> **Input material**:
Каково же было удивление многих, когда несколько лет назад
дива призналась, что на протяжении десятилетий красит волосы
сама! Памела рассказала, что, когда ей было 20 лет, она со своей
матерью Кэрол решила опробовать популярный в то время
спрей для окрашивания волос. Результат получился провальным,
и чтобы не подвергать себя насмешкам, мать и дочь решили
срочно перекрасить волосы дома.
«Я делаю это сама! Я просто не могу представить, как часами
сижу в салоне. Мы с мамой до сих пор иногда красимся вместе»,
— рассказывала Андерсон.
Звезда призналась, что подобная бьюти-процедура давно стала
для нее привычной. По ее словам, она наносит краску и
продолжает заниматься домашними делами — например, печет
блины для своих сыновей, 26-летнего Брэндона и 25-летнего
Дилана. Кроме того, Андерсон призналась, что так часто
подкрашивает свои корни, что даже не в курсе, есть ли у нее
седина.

---

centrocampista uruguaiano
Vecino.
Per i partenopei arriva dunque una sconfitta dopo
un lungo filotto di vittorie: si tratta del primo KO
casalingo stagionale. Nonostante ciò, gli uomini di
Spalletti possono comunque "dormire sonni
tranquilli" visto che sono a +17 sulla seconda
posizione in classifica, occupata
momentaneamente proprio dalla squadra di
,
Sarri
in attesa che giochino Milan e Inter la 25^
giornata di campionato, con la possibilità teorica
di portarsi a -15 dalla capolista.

> **Exercise**: Starting at the line that has "giornata di campionato, con" and ending at the line that has "di portarsi a -15 dalla capolista.", please write out the lines above exactly, leaving out all others.

> **Expected answer**:
giornata di campionato, con la possibilità teorica
di portarsi a -15 dalla capolista.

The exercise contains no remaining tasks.